Transcribed page contents
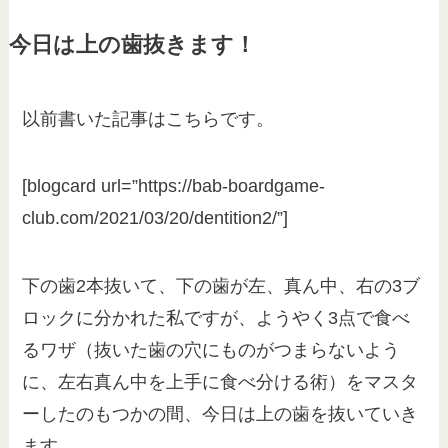
今日は上の歯抜きます！
以前書いた記事はこちらです。
[blogcard url=”https://bab-boardgame-
club.com/2021/03/20/dentition2/”]
下の歯2本抜いて、下の歯が左、真ん中、右の3ブ
ロックに分かれた私ですが、ようやく3点で食べ
るワザ（抜いた歯の穴にものがつまらないよう
に、左右真ん中を上手に食べ分ける術）をマスタ
ーしたのもつかの間、今日は上の歯を抜いていき
ます。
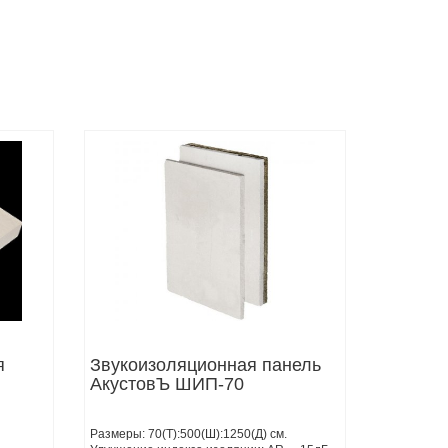
я
Звукоизоляционная панель
АкустовЪ ШИП-70
Размеры: 70(Т):500(Ш):1250(Д) см.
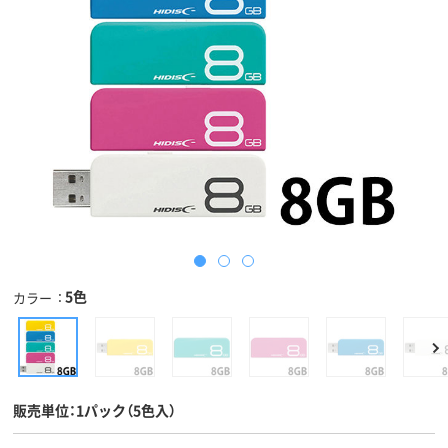
5色
カラー
販売単位：1パック（5色入）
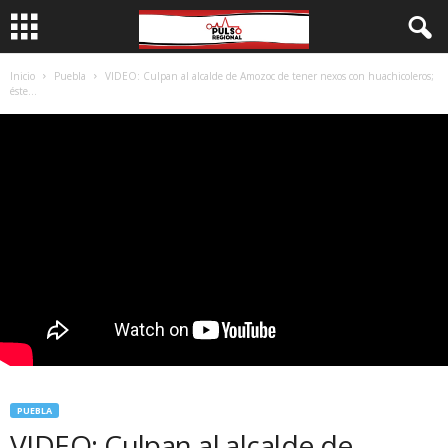
Inicio
Puebla
VIDEO: Culpan al alcalde de Amozoc de tener nexos con huachicoleros;
éste...
PUEBLA
VIDEO: Culpan al alcalde de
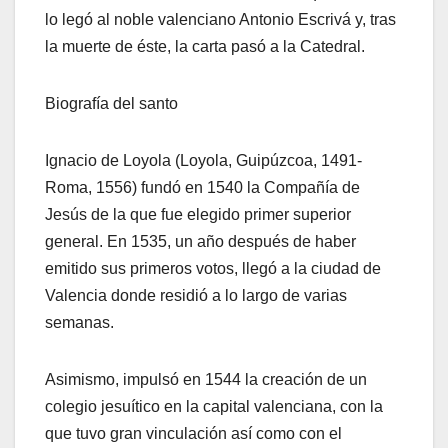
lo legó al noble valenciano Antonio Escrivá y, tras
la muerte de éste, la carta pasó a la Catedral.
Biografía del santo
Ignacio de Loyola (Loyola, Guipúzcoa, 1491-
Roma, 1556) fundó en 1540 la Compañía de
Jesús de la que fue elegido primer superior
general. En 1535, un año después de haber
emitido sus primeros votos, llegó a la ciudad de
Valencia donde residió a lo largo de varias
semanas.
Asimismo, impulsó en 1544 la creación de un
colegio jesuítico en la capital valenciana, con la
que tuvo gran vinculación así como con el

## Activity
Please transcribe every entry exactly as written, leaving the pictures out.

## Task output
今日は上の歯抜きます！
以前書いた記事はこちらです。
[blogcard url=”https://bab-boardgame-
club.com/2021/03/20/dentition2/”]
下の歯2本抜いて、下の歯が左、真ん中、右の3ブ
ロックに分かれた私ですが、ようやく3点で食べ
るワザ（抜いた歯の穴にものがつまらないよう
に、左右真ん中を上手に食べ分ける術）をマスタ
ーしたのもつかの間、今日は上の歯を抜いていき
ます。
я
Звукоизоляционная панель
АкустовЪ ШИП-70
Размеры: 70(Т):500(Ш):1250(Д) см.
5色
カラー
販売単位：1パック（5色入）
Inicio
Puebla
VIDEO: Culpan al alcalde de Amozoc de tener nexos con huachicoleros;
éste...
PUEBLA
VIDEO: Culpan al alcalde de
lo legó al noble valenciano Antonio Escrivá y, tras
la muerte de éste, la carta pasó a la Catedral.
Biografía del santo
Ignacio de Loyola (Loyola, Guipúzcoa, 1491-
Roma, 1556) fundó en 1540 la Compañía de
Jesús de la que fue elegido primer superior
general. En 1535, un año después de haber
emitido sus primeros votos, llegó a la ciudad de
Valencia donde residió a lo largo de varias
semanas.
Asimismo, impulsó en 1544 la creación de un
colegio jesuítico en la capital valenciana, con la
que tuvo gran vinculación así como con el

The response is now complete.